Ao contrário dos 1001 comentadores que agora garantem que estavam mesmo a ver que as eleições iriam terminar assim, eu não estava.
As sondagens indicavam que o crescimento do Chega era possível, e até provável, mas João Miguel Tavares não queria acreditar nisso, por três razões:
1) porque os 50 deputados do Chega tinham oferecido uma única coisa ao país: maus modos e gritaria;
2) porque o episódio das malas e outros casos de polícia tinham revelado a qualidade lastimável dos seus quadros;
3) porque estava convencido que parte do seu eleitorado não tinha apreciado a queda do Governo e poderia transferir os votos para a AD. (…)
É certo que sempre me esforcei para compreender o Chega, nunca engoli a conversa do regresso do fascismo, e sempre achei que a estratégia das linhas vermelhas iria desembocar aqui — no crescimento da direita radical através da agregação de uma multidão de descontentes que não precisam de concordar em nada, excepto no ódio aos partidos do regime.

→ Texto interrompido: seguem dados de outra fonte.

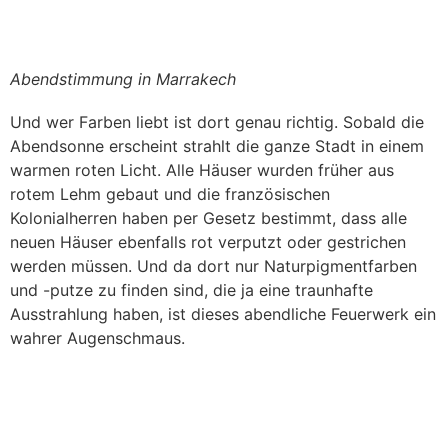
Abendstimmung in Marrakech
Und wer Farben liebt ist dort genau richtig. Sobald die
Abendsonne erscheint strahlt die ganze Stadt in einem
warmen roten Licht. Alle Häuser wurden früher aus
rotem Lehm gebaut und die französischen
Kolonialherren haben per Gesetz bestimmt, dass alle
neuen Häuser ebenfalls rot verputzt oder gestrichen
werden müssen. Und da dort nur Naturpigmentfarben
und -putze zu finden sind, die ja eine traunhafte
Ausstrahlung haben, ist dieses abendliche Feuerwerk ein
wahrer Augenschmaus.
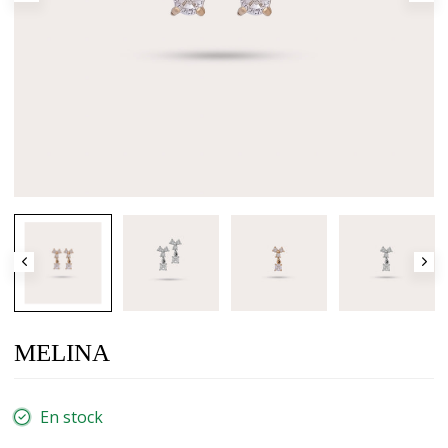
MELINA
En stock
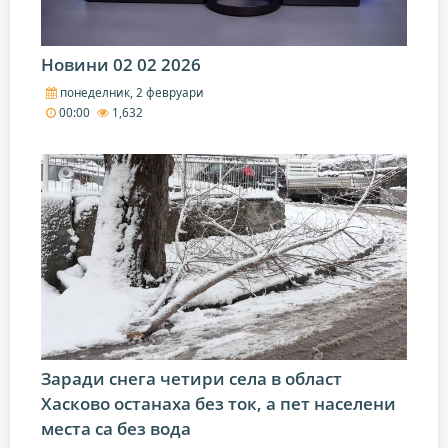
Новини 02 02 2026
понеделник, 2 февруари
00:00
1,632
Заради снега четири села в област
Хасково останаха без ток, а пет населени
места са без вода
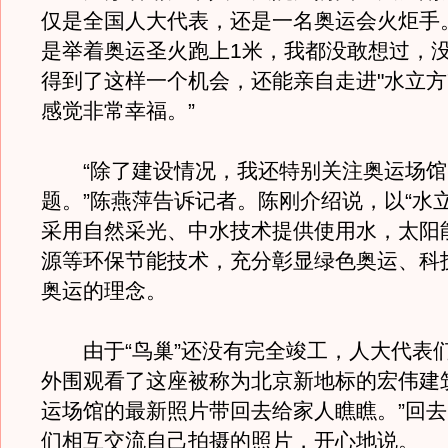
仅是全国人大代表，还是一名奥运会火炬手
是举着奥运圣火跑上1米，我都没敢想过，
得到了这样一个机会，还能亲自走进"水立方
感觉非常幸福。”
“除了建设情况，我还特别关注奥运场馆
题。”陈燕萍告诉记者。陈刚介绍说，以“水
采用自然采光、中水技术提供使用水，太阳
源等环保节能技术，充分彰显绿色奥运、科
奥运的理念。
由于“鸟巢”还没有完全竣工，人大代表
外围观看了这座被称为北京新地标的宏伟建
运场馆的最新照片带回去给家人瞧瞧。”回
们相互交流自己拍摄的照片，开心地说。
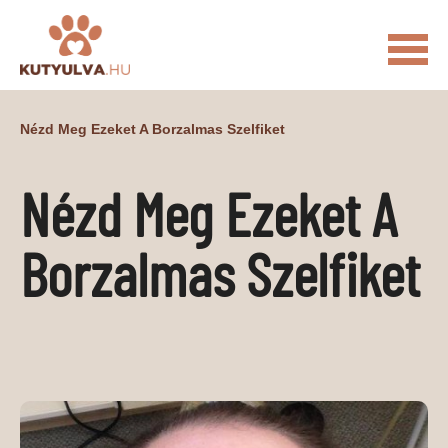
FŐOLDAL
Nézd Meg Ezeket A Borzalmas Szelfiket
MACSKÁS VIDEÓK
Nézd Meg Ezeket A
KUTYULVA – HÍREK
CUKI
ÉLETKÉPEK
NÖVÉNYEK
Borzalmas Szelfiket
ÁLLATI
ÁLLATI ELEDELEK
ÁLLATI FELSZERELÉSEK
ÁLLATI SZOLGÁLTATÁSOK
PR CIKKEK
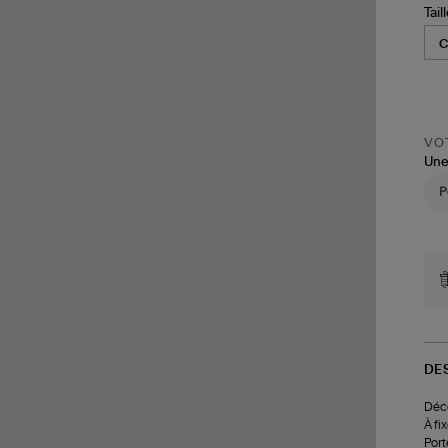
Tail
VOT
Une
DE
Déco
À fi
Port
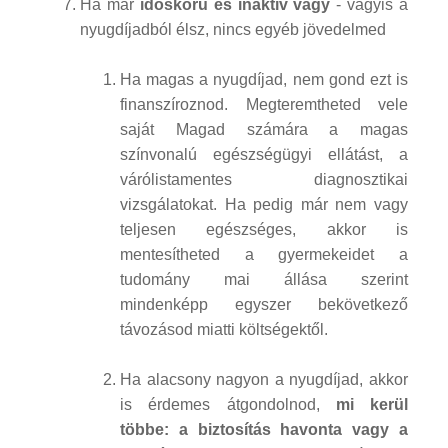
Ha már
időskorú és inaktív vagy
- vagyis a
nyugdíjadból élsz, nincs egyéb jövedelmed
Ha magas a nyugdíjad, nem gond ezt is
finanszíroznod. Megteremtheted vele
saját Magad számára a magas
színvonalú egészségügyi ellátást, a
várólistamentes diagnosztikai
vizsgálatokat. Ha pedig már nem vagy
teljesen egészséges, akkor is
mentesítheted a gyermekeidet a
tudomány mai állása szerint
mindenképp egyszer bekövetkező
távozásod miatti költségektől.
Ha alacsony nagyon a nyugdíjad, akkor
is érdemes átgondolnod,
mi kerül
többe: a biztosítás havonta vagy a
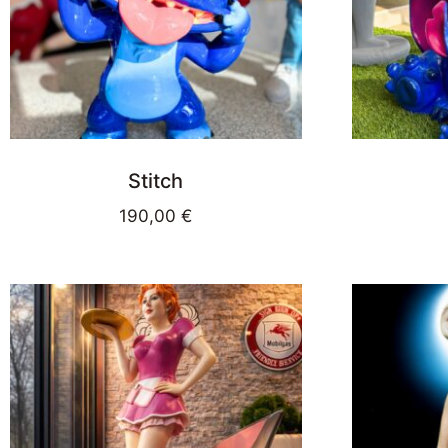
Stitch
190,00
€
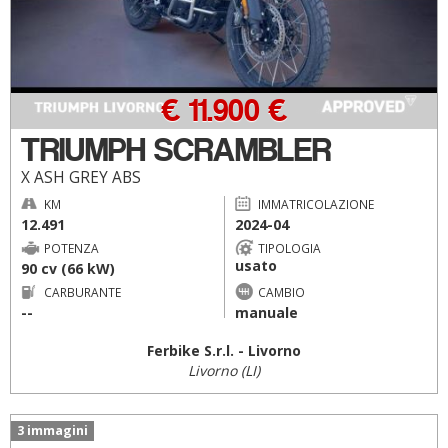
€ 11.900 €
TRIUMPH SCRAMBLER
X ASH GREY ABS
KM
IMMATRICOLAZIONE
12.491
2024-04
POTENZA
TIPOLOGIA
usato
90 cv (66 kW)
CARBURANTE
CAMBIO
--
manuale
Ferbike S.r.l. - Livorno
Livorno (LI)
3 immagini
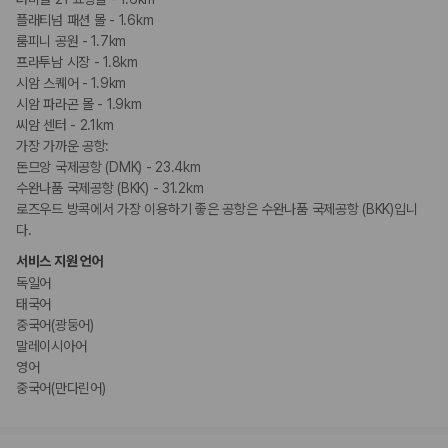
플래티넘 패션 몰 - 1.6km
룸피니 공원 - 1.7km
프라투남 시장 - 1.8km
시암 스퀘어 - 1.9km
시암 파라곤 몰 - 1.9km
씨암 센터 - 2.1km
가장 가까운 공항:
돈므앙 국제공항 (DMK) - 23.4km
수완나품 국제공항 (BKK) - 31.2km
로즈우드 방콕에서 가장 이용하기 좋은 공항은 수완나품 국제공항 (BKK)입니
다.
서비스 지원 언어
독일어
태국어
중국어(광둥어)
말레이시아어
영어
중국어(만다린어)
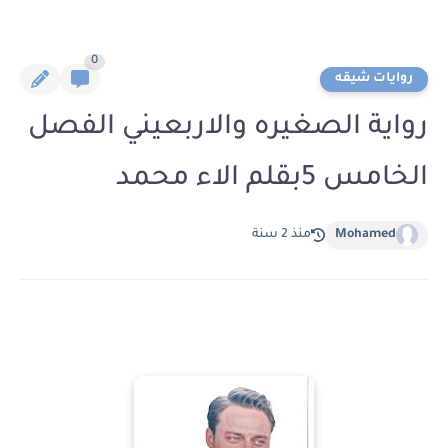
0
روايات شيقه
رواية الصغيره والاربعيني الفصل
الخامس 5بقلم الاء محمد
Mohamed
منذ 2 سنة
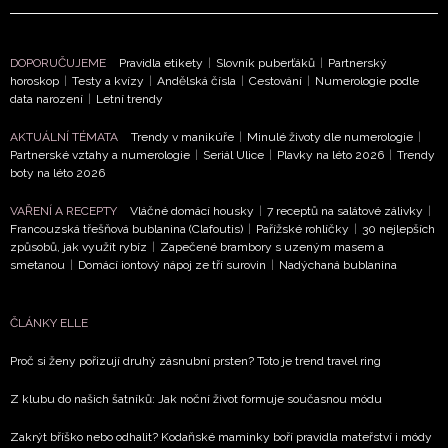
DOPORUČUJEME
Pravidla etikety
|
Slovník puberťáků
|
Partnerský
horoskop
|
Testy a kvízy
|
Andělská čísla
|
Cestování
|
Numerologie podle
data narození
|
Letní trendy
AKTUÁLNÍ TÉMATA
Trendy v manikúře
|
Minulé životy dle numerologie
|
Partnerské vztahy a numerologie
|
Seriál Ulice
|
Plavky na léto 2026
|
Trendy
boty na léto 2026
VAŘENÍ A RECEPTY
Vláčné domácí housky
|
7 receptů na salátové zálivky
|
Francouzská třešňová bublanina (Clafoutis)
|
Pařížské rohlíčky
|
30 nejlepších
způsobů, jak využít rybíz
|
Zapečené brambory s uzeným masem a
smetanou
|
Domácí iontový nápoj ze tří surovin
|
Nadýchaná bublanina
ČLÁNKY ELLE
Proč si ženy pořizují druhý zásnubní prsten? Toto je trend travel ring
Z klubu do našich šatníků: Jak noční život formuje současnou módu
Zakrýt bříško nebo odhalit? Kodaňské maminky boří pravidla mateřství i módy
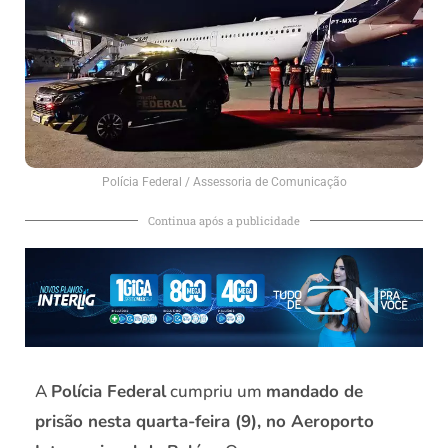
Polícia Federal / Assessoria de Comunicação
Continua após a publicidade
A
Polícia Federal
cumpriu um
mandado de
prisão nesta quarta-feira (9), no Aeroporto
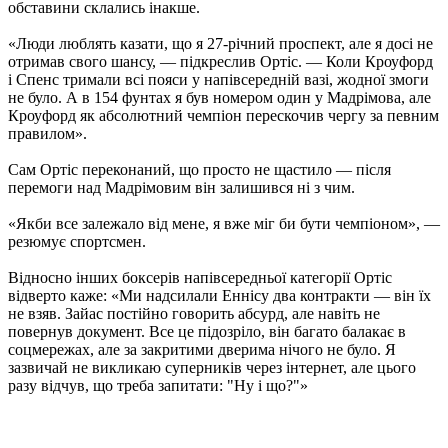
обставини склались інакше.
«Люди люблять казати, що я 27-річний проспект, але я досі не
отримав свого шансу, — підкреслив Ортіс. — Коли Кроуфорд
і Спенс тримали всі пояси у напівсередній вазі, жодної змоги
не було. А в 154 фунтах я був номером один у Мадрімова, але
Кроуфорд як абсолютний чемпіон перескочив чергу за певним
правилом».
Сам Ортіс переконаний, що просто не щастило — після
перемоги над Мадрімовим він залишився ні з чим.
«Якби все залежало від мене, я вже міг би бути чемпіоном», —
резюмує спортсмен.
Відносно інших боксерів напівсередньої категорії Ортіс
відверто каже: «Ми надсилали Еннісу два контракти — він їх
не взяв. Зайас постійно говорить абсурд, але навіть не
повернув документ. Все це підозріло, він багато балакає в
соцмережах, але за закритими дверима нічого не було. Я
зазвичай не викликаю суперників через інтернет, але цього
разу відчув, що треба запитати: "Ну і що?"»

Mas, ainda assim, nunca pensei que o crescimento fosse tão rápido, e era, para mim, inimaginável, no contexto destas eleições, que o Chega pudesse ultrapassar o PS em deputados. (…)
Eis boa parte do problema da tribalização: quem se interessa por política enfia palas nos olhos e não se esforça minimamente para perceber o mundo à sua volta — e isto inclui gente que é paga precisamente para isso.
Estou farto do exército de comentadores que acerta nos resultados do Totobola às segunda-feiras.
Todos nós — comunidade de jornalistas, de comentadores, de leitores — temos de fazer um esforço genuíno para sair da bolha onde estamos enfiados.
Neste momento, há dois países políticos, e o de 22,5% permanece na sombra. 
Responder com indignação já não chega.
É preciso começar a estagiar fora da bolha.
Nunca ninguém combaterá com eficácia aquilo que não consegue compreender.”